(or, Catching up on my missed letter)
I want to know Christ and the power of his resurrection and the fellowship of sharing in his sufferings, becoming like him in his death, and so, somehow, to attain to the resurrection from the dead. Not that I have already obtained all this, or have already been made perfect, but I press on to take hold of that for which Christ Jesus took hold of me.
I'm not sure how I feel about this next quote from the inestimable C.S. Lewis; I was raised to believe that the 'merely festal character' of Easter was at least sacrilegious and at worst nearly blasphemous - no Easter bunny darkened our door and it was years before I could regard a jelly bean without feelings of misgiving. Now that I have children of my own, with a husband who had all the trappings of the holiday from sunrise service to Easter basket, I'm torn.
There is a stage in a child’s life at which it cannot separate the religious from the merely festal character of Christmas or Easter. I have been told of a very small and very devout boy who was heard murmuring to himself on Easter morning a poem of his own composition which began ‘Chocolate eggs and Jesus risen.’
This seems to me, for his age, both admirable poetry and admirable piety. But of course the time will soon come when such a child can no longer effortlessly and spontaneously enjoy that unity. He will become able to distinguish the spiritual from the ritual and festal aspect of Easter; chocolate eggs will no longer seem sacramental.

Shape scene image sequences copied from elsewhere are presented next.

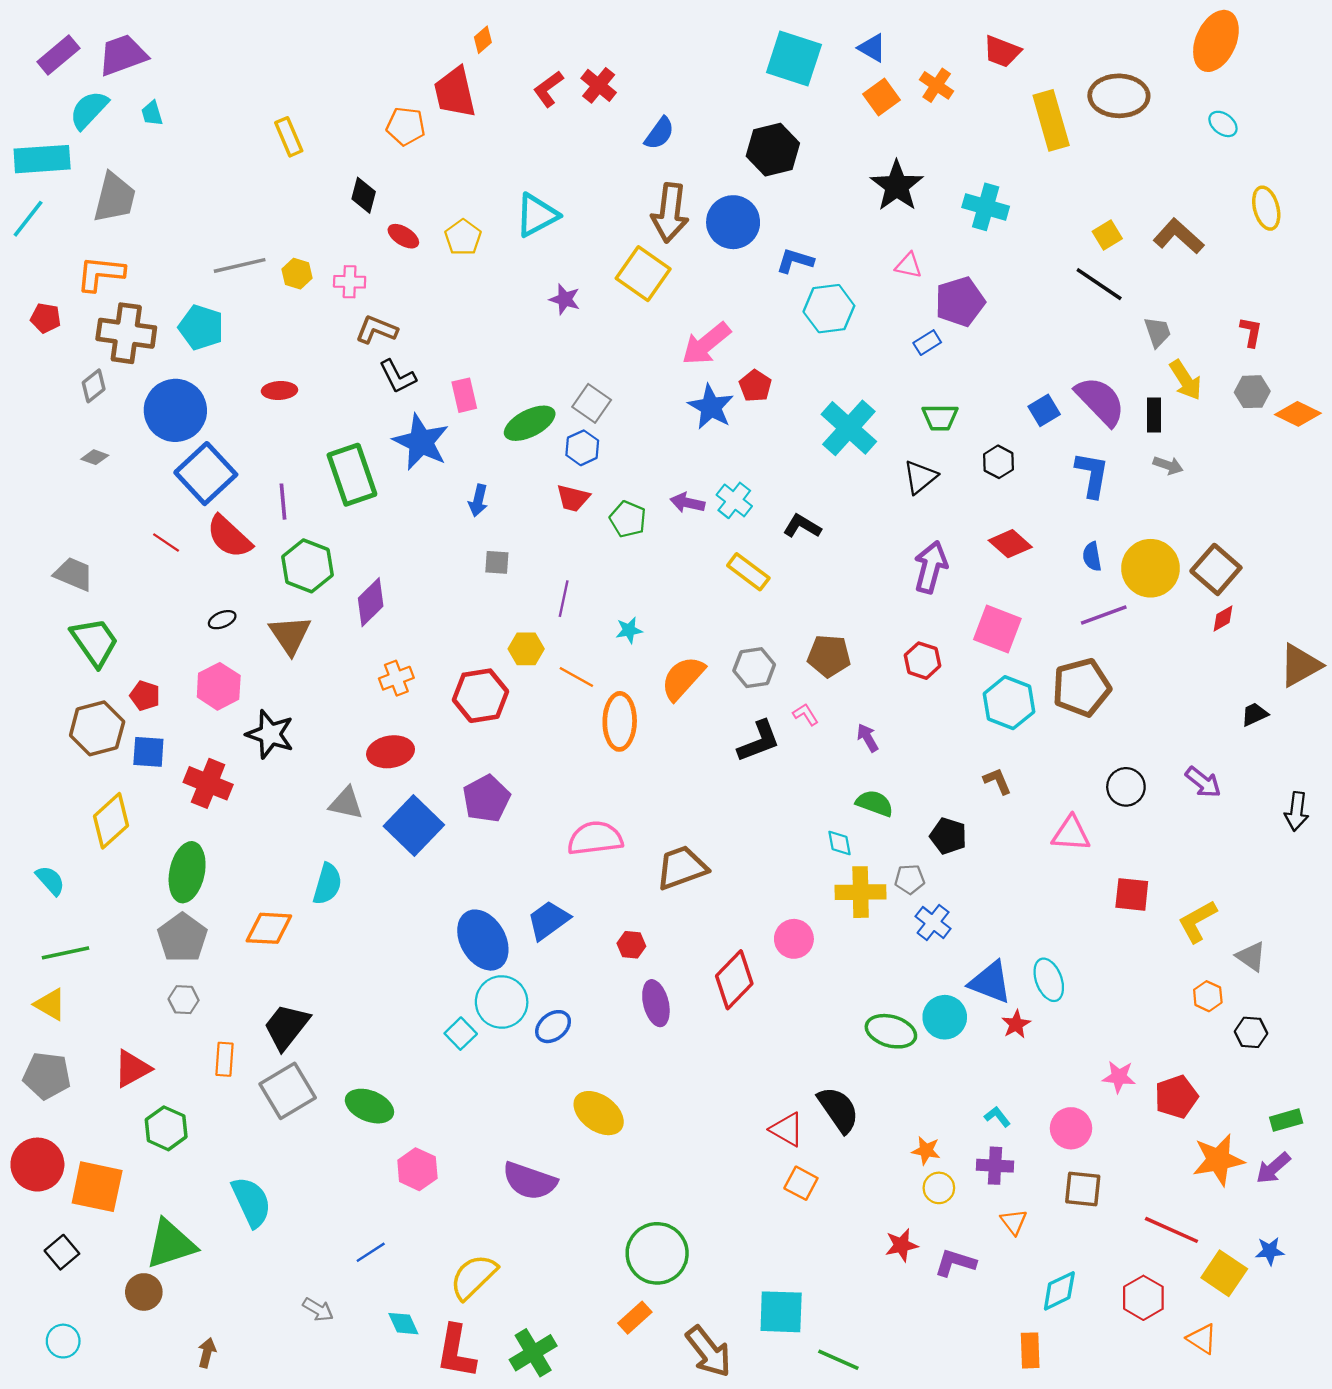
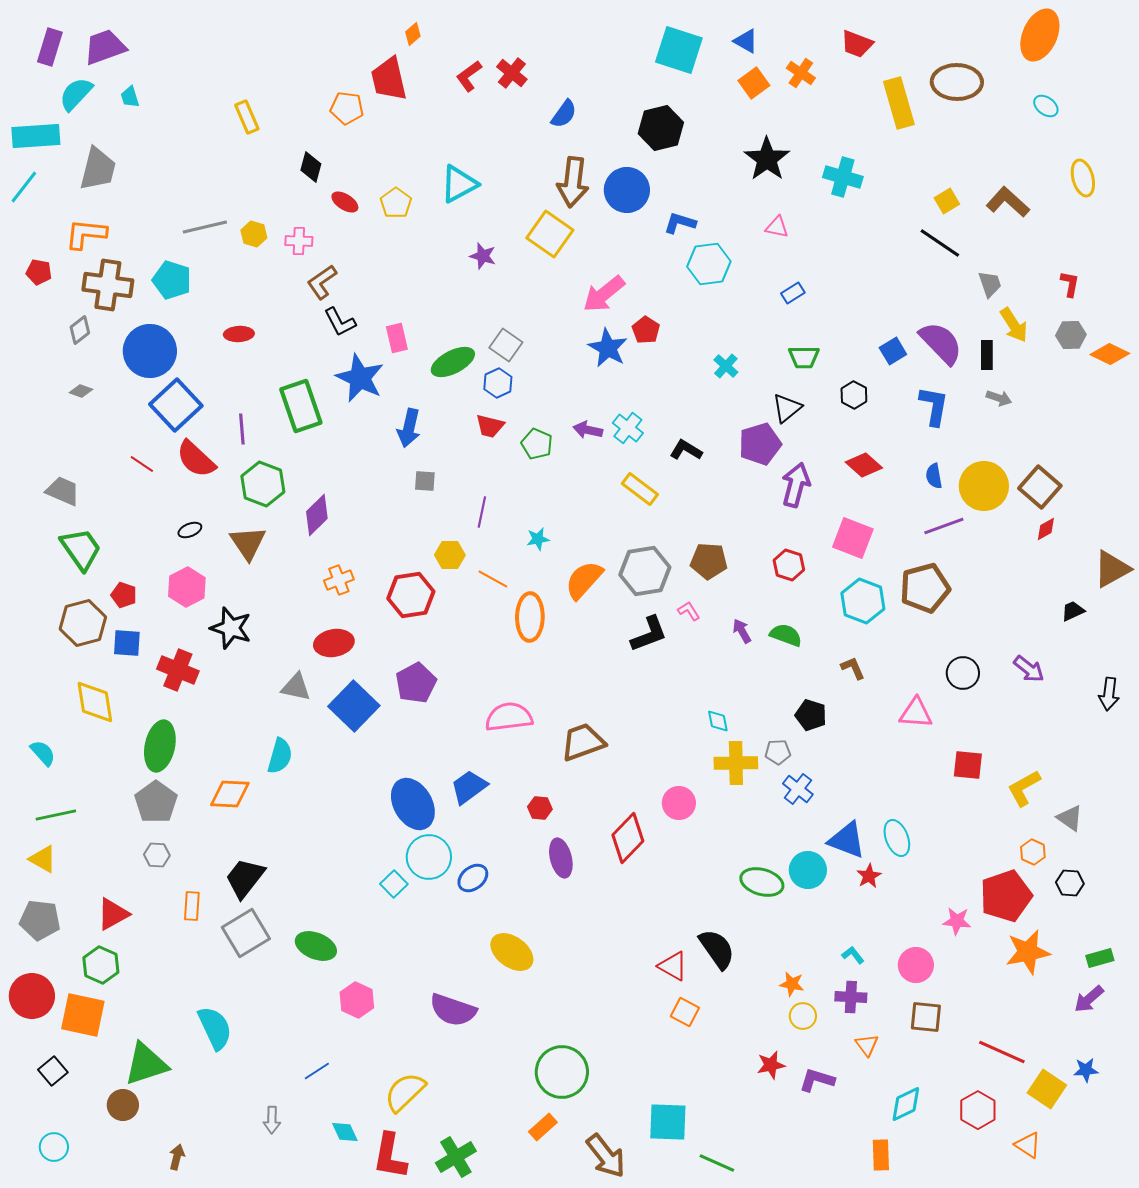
purple rectangle: (58, 55) -> (50, 47), turned -33
purple pentagon: (960, 302) -> (760, 444), moved
brown L-shape: (376, 330) -> (322, 282), turned -57
cyan cross: (849, 428) -> (726, 366), size x0.5
blue arrow: (478, 500) -> (409, 428), size x1.4
gray hexagon: (754, 668) -> (645, 571), size x1.4
green semicircle: (875, 803) -> (786, 635), moved
yellow diamond: (111, 821) -> (95, 702), turned -57
red pentagon: (1176, 1097) -> (1006, 896), moved, size x1.4
green hexagon: (166, 1128) -> (101, 965), moved
orange star: (1218, 1160) -> (1028, 952), moved
gray arrow: (318, 1309) -> (272, 1120), turned 60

And once he has distinguished he must put one or the other first. If he puts the spiritual first he can still taste something of Easter in the chocolate eggs; if he puts the eggs first they will soon be no more than any other sweetmeat. They will have taken on an independent, and therefore a soon withering, life.”
I hope to be able to guide my boys to always put the spiritual first, without having to make an anathema of Cadbury Creme Eggs.